Article 2 : Il est enjoint au préfet de police de délivrer un récépissé ou une attestation de prolongation d’instruction à M. A dans un délai de cinq jours à compter de la présente ordonnance.
Article 3 : Sous réserve de l’admission définitive de M. A à l’aide juridictionnelle et sous réserve que son conseil renonce à percevoir la somme correspondant à la part contributive de l’Etat, ce dernier versera à Me Amrouche, une somme de 1 000 (mille) euros en application des dispositions de l’article 37 de la loi du 10 juillet 1991. Dans l’hypothèse où M. A ne serait pas définitivement admis à l’aide juridictionnelle, cette somme lui sera versée.

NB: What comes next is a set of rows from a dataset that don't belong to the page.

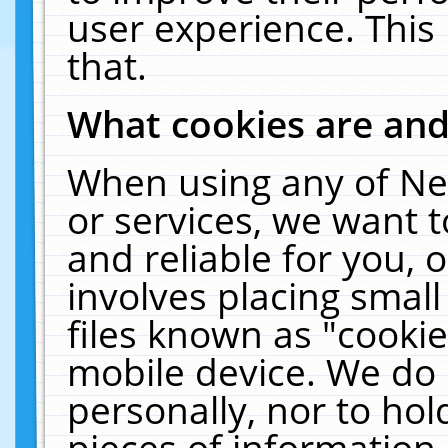
user experience. This
that.
What cookies are an
When using any of Ne
or services, we want 
and reliable for you,
involves placing smal
files known as "cooki
mobile device. We do 
personally, nor to ho
pieces of information 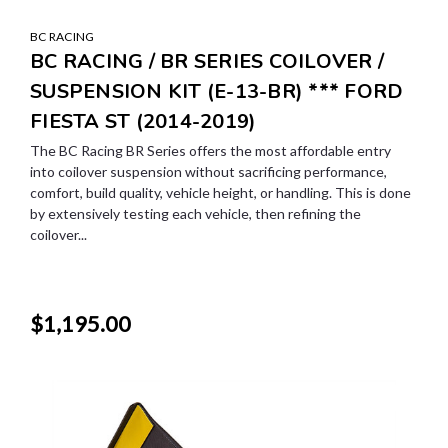
BC RACING
BC RACING / BR SERIES COILOVER /
SUSPENSION KIT (E-13-BR) *** FORD
FIESTA ST (2014-2019)
The BC Racing BR Series offers the most affordable entry
into coilover suspension without sacrificing performance,
comfort, build quality, vehicle height, or handling. This is done
by extensively testing each vehicle, then refining the
coilover...
$1,195.00
SALE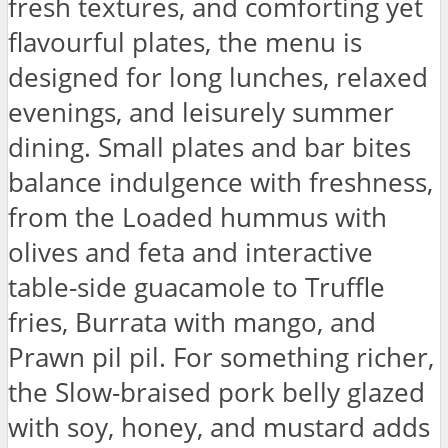
fresh textures, and comforting yet
flavourful plates, the menu is
designed for long lunches, relaxed
evenings, and leisurely summer
dining. Small plates and bar bites
balance indulgence with freshness,
from the Loaded hummus with
olives and feta and interactive
table-side guacamole to Truffle
fries, Burrata with mango, and
Prawn pil pil. For something richer,
the Slow-braised pork belly glazed
with soy, honey, and mustard adds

Article 4 : Le surplus des conclusions de la requête est rejeté.
Article 5 : La présente ordonnance sera notifiée à M. B A, au ministre de l’intérieur et des outre-mer et à Me Amrouche.
Copie en sera adressée au préfet de police et au bureau d’aide juridictionnelle.
Fait à Paris, le 10 juin 2024
La juge des référés,
M.-C. GIRAUDON
La République mande et ordonne au ministre de l’intérieur et des outre-mer en ce qui le concerne ou à tous commissaires de justice à ce requis en ce qui concerne les voies de droit commun contre les parties privées, de pourvoir à l’exécution de la présente décision.